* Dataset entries
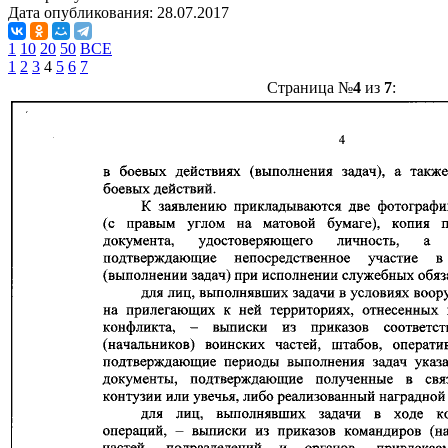
Дата опубликования:
28.07.2017
1
10
20
50
ВСЕ
1
2
3
4
5
6
7
Страница №
4
из
7
:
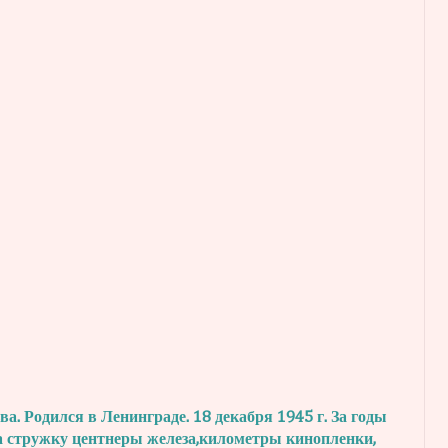
. Родился в Ленинграде. 18 декабря 1945 г.
За годы
а стружку центнеры железа,
километры кинопленки,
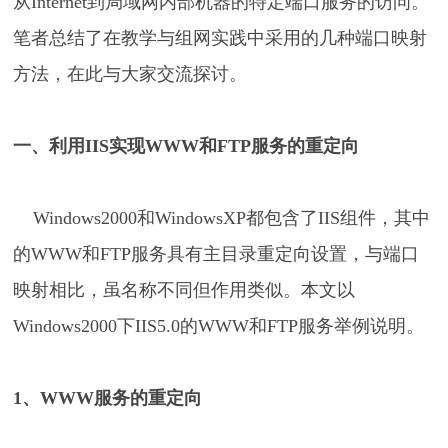
从Internet到局域网内部机器的特定端口服务的访问。
笔者总结了在教学与组网实践中采用的几种端口映射
方法，在此与大家交流探讨。
一、利用IIS实现WWW和FTP服务的重定向
Windows2000和WindowsXP都包含了IIS组件，其中
的WWW和FTP服务具有主目录重定向设置，与端口
映射相比，虽名称不同但作用类似。本文以
Windows2000下IIS5.0的WWW和FTP服务举例说明。
1、WWW服务的重定向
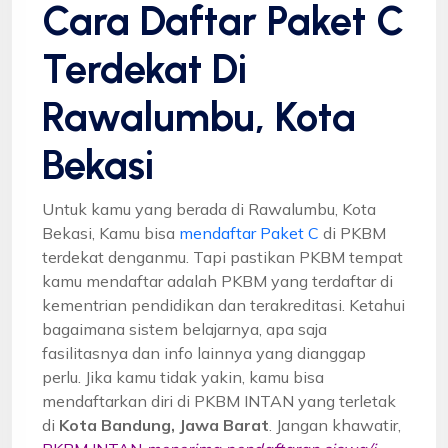
Cara Daftar Paket C
Terdekat Di
Rawalumbu, Kota
Bekasi
Untuk kamu yang berada di Rawalumbu, Kota
Bekasi, Kamu bisa
mendaftar Paket C
di PKBM
terdekat denganmu. Tapi pastikan PKBM tempat
kamu mendaftar adalah PKBM yang terdaftar di
kementrian pendidikan dan terakreditasi. Ketahui
bagaimana sistem belajarnya, apa saja
fasilitasnya dan info lainnya yang dianggap
perlu. Jika kamu tidak yakin, kamu bisa
mendaftarkan diri di PKBM INTAN yang terletak
di
Kota Bandung, Jawa Barat
. Jangan khawatir,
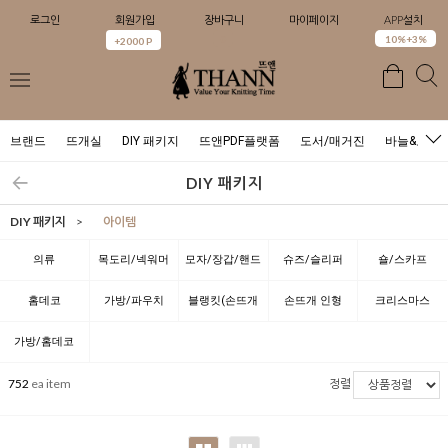
로그인
회원가입
장바구니
마이페이지
APP설치
0
10%+3%
+2000 P
브랜드
뜨개실
DIY 패키지
뜨앤PDF플랫폼
도서/매거진
바늘&도구
DIY 패키지
DIY 패키지
>
아이템
의류
목도리/넥워머
모자/장갑/핸드
슈즈/슬리퍼
숄/스카프
워머
홈데코
가방/파우치
블랭킷(손뜨개
손뜨개 인형
크리스마스
담요)
가방/홈데코
752
ea item
정렬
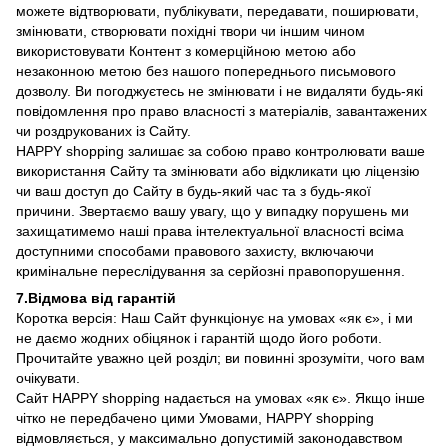
можете відтворювати, публікувати, передавати, поширювати,
змінювати, створювати похідні твори чи іншим чином
використовувати Контент з комерційною метою або
незаконною метою без нашого попереднього письмового
дозволу. Ви погоджуєтесь не змінювати і не видаляти будь-які
повідомлення про право власності з матеріалів, завантажених
чи роздрукованих із Сайту.
HAPPY shopping залишає за собою право контролювати ваше
використання Сайту та змінювати або відкликати цю ліцензію
чи ваш доступ до Сайту в будь-який час та з будь-якої
причини. Звертаємо вашу увагу, що у випадку порушень ми
захищатимемо наші права інтелектуальної власності всіма
доступними способами правового захисту, включаючи
кримінальне переслідування за серйозні правопорушення.
7.Відмова від гарантій
Коротка версія: Наш Сайт функціонує на умовах «як є», і ми
не даємо жодних обіцянок і гарантій щодо його роботи.
Прочитайте уважно цей розділ; ви повинні зрозуміти, чого вам
очікувати.
Сайт HAPPY shopping надається на умовах «як є». Якщо інше
чітко не передбачено цими Умовами, HAPPY shopping
відмовляється, у максимально допустимій законодавством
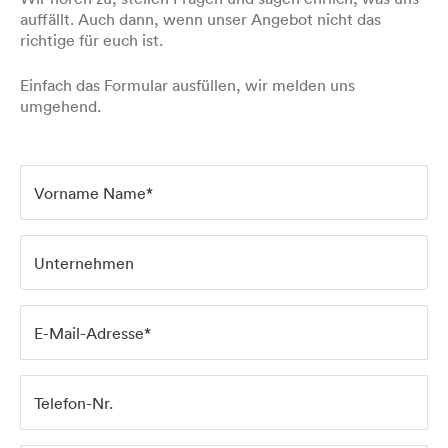
auffällt. Auch dann, wenn unser Angebot nicht das
richtige für euch ist.
Einfach das Formular ausfüllen, wir melden uns
umgehend.
Vorname Name*
Unternehmen
E-Mail-Adresse*
Telefon-Nr.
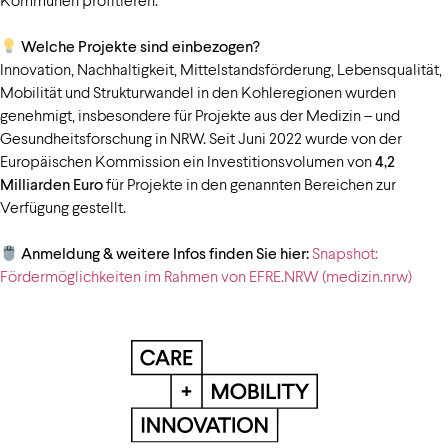
Welche Projekte sind einbezogen?
Innovation, Nachhaltigkeit, Mittelstandsförderung, Lebensqualität,
Mobilität und Strukturwandel in den Kohleregionen wurden
genehmigt, insbesondere für Projekte aus der Medizin – und
Gesundheitsforschung in NRW. Seit Juni 2022 wurde von der
Europäischen Kommission ein Investitionsvolumen von
4,2
Milliarden Euro
für Projekte in den genannten Bereichen zur
Verfügung gestellt.
Anmeldung & weitere Infos finden Sie hier:
Snapshot:
Fördermöglichkeiten im Rahmen von EFRE.NRW (medizin.nrw)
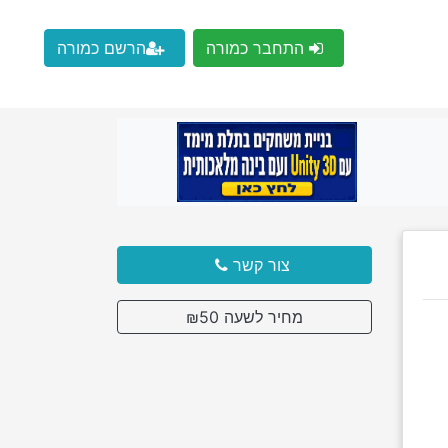
התחבר כמורה
הרשם כמורה
צור קשר
מחיר לשעה ₪50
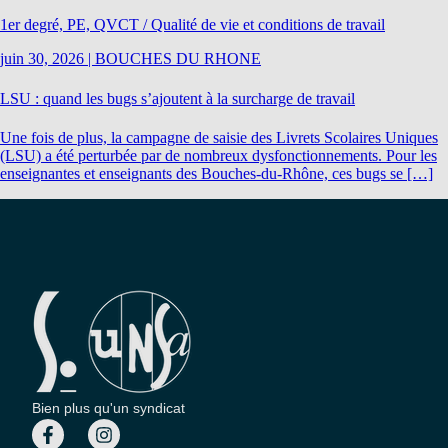
1er degré, PE, QVCT / Qualité de vie et conditions de travail
juin 30, 2026
|
BOUCHES DU RHONE
LSU : quand les bugs s’ajoutent à la surcharge de travail
Une fois de plus, la campagne de saisie des Livrets Scolaires Uniques
(LSU) a été perturbée par de nombreux dysfonctionnements. Pour les
enseignantes et enseignants des Bouches-du-Rhône, ces bugs se […]
Bien plus qu'un syndicat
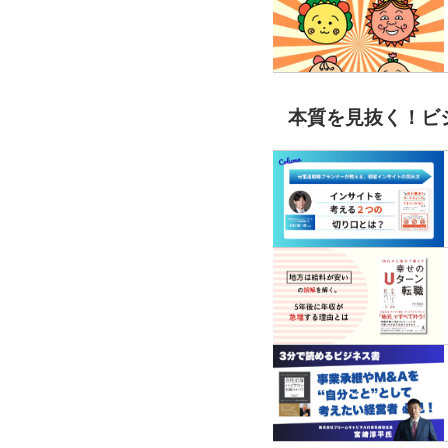
本質を見抜く！ビ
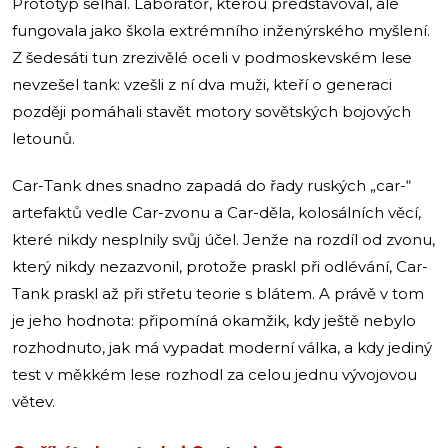
Prototyp selhal. Laboratoř, kterou představoval, ale
fungovala jako škola extrémního inženýrského myšlení.
Z šedesáti tun zrezivělé oceli v podmoskevském lese
nevzešel tank: vzešli z ní dva muži, kteří o generaci
později pomáhali stavět motory sovětských bojových
letounů.
Car-Tank dnes snadno zapadá do řady ruských „car-“
artefaktů vedle Car-zvonu a Car-děla, kolosálních věcí,
které nikdy nesplnily svůj účel. Jenže na rozdíl od zvonu,
který nikdy nezazvonil, protože praskl při odlévání, Car-
Tank praskl až při střetu teorie s blátem. A právě v tom
je jeho hodnota: připomíná okamžik, kdy ještě nebylo
rozhodnuto, jak má vypadat moderní válka, a kdy jediný
test v měkkém lese rozhodl za celou jednu vývojovou
větev.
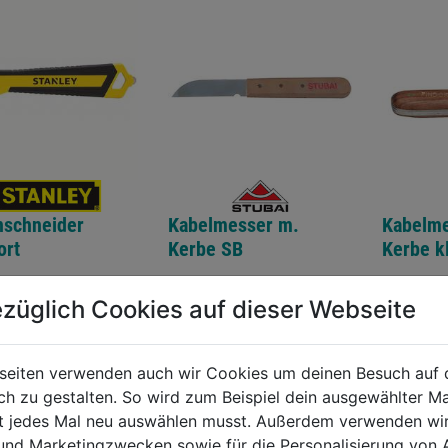
nschneider
Kabelmesser m.
Kabelme
ort
Kerbe SB
Kerbe k
0.0
(0)
0.0
(0)
züglich Cookies auf dieser Webseite
0.0
0.0
von
von
€
8,99€
8,99€
5
5
seiten verwenden auch wir Cookies um deinen Besuch auf 
.
Sternen.
Sternen.
 zu gestalten. So wird zum Beispiel dein ausgewählter Ma
ht jedes Mal neu auswählen musst. Außerdem verwenden wi
 und Marketingzwecken sowie für die Personalisierung von 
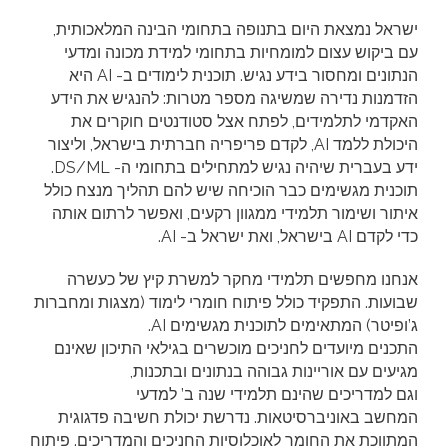
ישראל נמצאת היום בתנופה בתחומי הבינה המלאכותית,
עם ביקוש עצום למומחיות בתחומי למידת מכונה ומדעי
הנתונים ומחסור בידע נגיש. תוכנית לימודים ב- AI היא
הזדמנות נדירה שמשיגה מספר מטרות: להנגיש את הידע
האקדמי לתלמידים, לפתח אצל סטודנטים חוקרים את
היכולת ללמד AI, לקדם פריפריה חברתית בישראל, וליצור
ידע בעברית שיהיה נגיש למתחילים בתחומי ה- DS/ML.
תוכנית מגשימים כבר הוכיחה שיש להם תהליך מנצח כולל
איתור ושימור תלמידי ממגוון רקעים, ואפשר לרתום אותה
כדי לקדם AI בישראל, ואת ישראל ב- AI.
אנחנו מחפשים תלמידי מחקר למשרת קיץ של כעשרה
שבועות. התפקיד כולל פיתוח חומרי לימוד (מצגות ומחברות
ג’ופיטר) המתאימים לתוכנית מגשימים AI.
התכנים מיועדים לחניכים מוכשרים בגילאי התיכון שאינם
מגיעים עם אוריינות גבוהה בנתונים ובתכנות,
וגם למדריכים שהינם תלמידי שנה ב’ למדעי
המחשב באוניברסיטאות. נדרשת יכולת חשיבה פדגוגית
המתווכת את החומר לאוכלוסיות החניכים והמדריכים. פיתוח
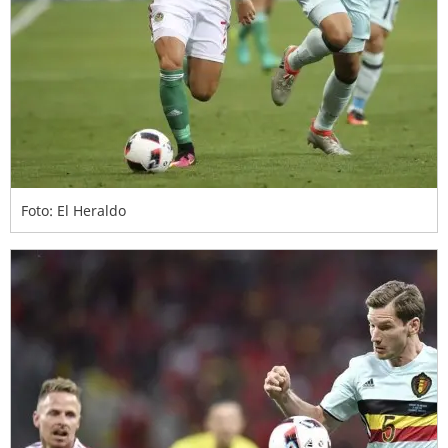
Foto: El Heraldo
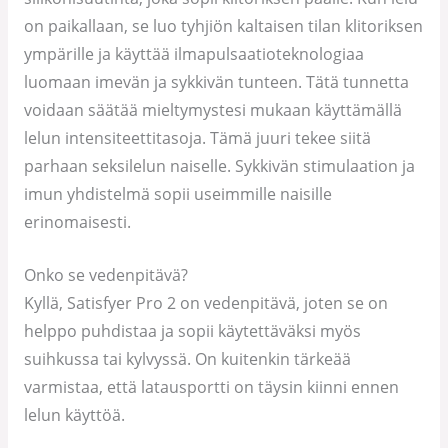
on paikallaan, se luo tyhjiön kaltaisen tilan klitoriksen
ympärille ja käyttää ilmapulsaatioteknologiaa
luomaan imevän ja sykkivän tunteen. Tätä tunnetta
voidaan säätää mieltymystesi mukaan käyttämällä
lelun intensiteettitasoja. Tämä juuri tekee siitä
parhaan seksilelun naiselle. Sykkivän stimulaation ja
imun yhdistelmä sopii useimmille naisille
erinomaisesti.
Onko se vedenpitävä?
Kyllä, Satisfyer Pro 2 on vedenpitävä, joten se on
helppo puhdistaa ja sopii käytettäväksi myös
suihkussa tai kylvyssä. On kuitenkin tärkeää
varmistaa, että latausportti on täysin kiinni ennen
lelun käyttöä.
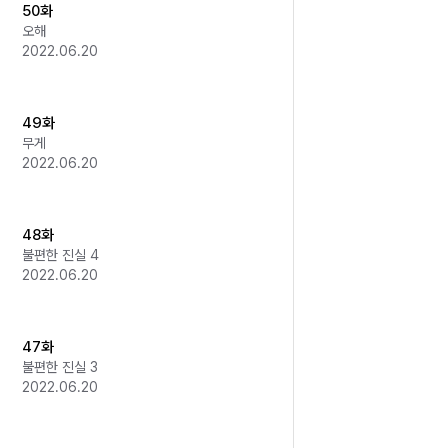
50화
오해
2022.06.20
49화
무게
2022.06.20
48화
불편한 진실 4
2022.06.20
47화
불편한 진실 3
2022.06.20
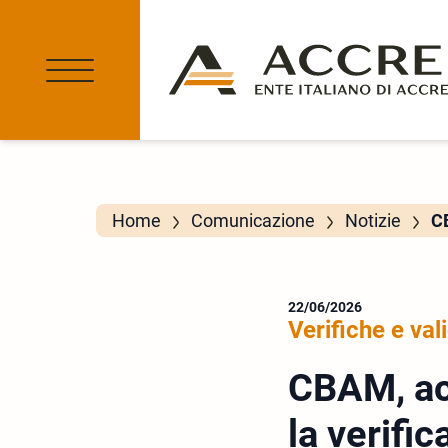
Home
Comunicazione
Notizie
CB
22/06/2026
Verifiche e val
CBAM, ac
la verifi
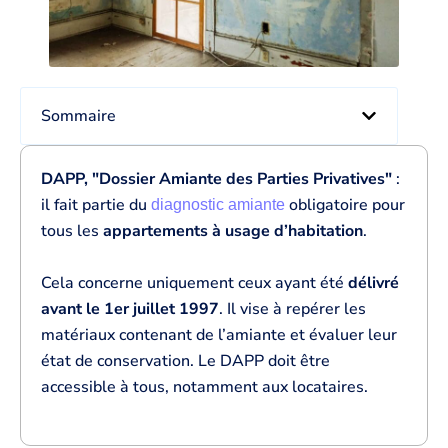
Sommaire
DAPP, "Dossier Amiante des Parties Privatives"
:
il fait partie du
obligatoire pour
diagnostic amiante
tous les
appartements à usage d’habitation
.
Cela concerne uniquement ceux ayant été
délivré
avant le 1er juillet 1997
. Il vise à repérer les
matériaux contenant de l’amiante et évaluer leur
état de conservation. Le DAPP doit être
accessible à tous, notamment aux locataires.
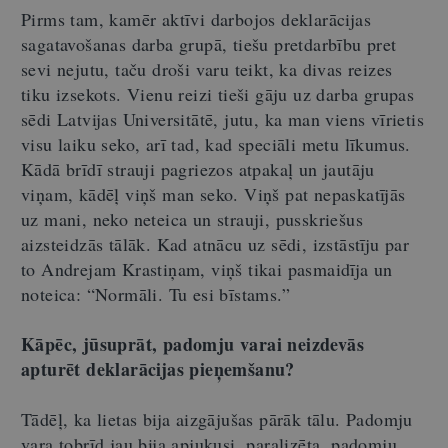
Pirms tam, kamēr aktīvi darbojos deklarācijas
sagatavošanas darba grupā, tiešu pretdarbību pret
sevi nejutu, taču droši varu teikt, ka divas reizes
tiku izsekots. Vienu reizi tieši gāju uz darba grupas
sēdi Latvijas Universitātē, jutu, ka man viens vīrietis
visu laiku seko, arī tad, kad speciāli metu līkumus.
Kādā brīdī strauji pagriezos atpakaļ un jautāju
viņam, kādēļ viņš man seko. Viņš pat nepaskatījās
uz mani, neko neteica un strauji, pusskriešus
aizsteidzās tālāk. Kad atnācu uz sēdi, izstāstīju par
to Andrejam Krastiņam, viņš tikai pasmaidīja un
noteica: “Normāli. Tu esi bīstams.”
Kāpēc, jūsuprāt, padomju varai neizdevās
apturēt deklarācijas pieņemšanu?
Tādēļ, ka lietas bija aizgājušas pārāk tālu. Padomju
vara tobrīd jau bija apjukusi, paralizēta, padomju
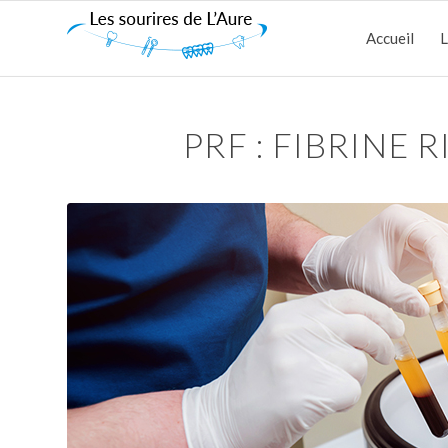
Accueil
L
PRF : FIBRINE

* EXERCISE
Where does "בישראל" appear in the records above? Copy each line that holds it.

* EXERCISE RESPONSE
היכולת ללמד AI, לקדם פריפריה חברתית בישראל, וליצור
כדי לקדם AI בישראל, ואת ישראל ב- AI.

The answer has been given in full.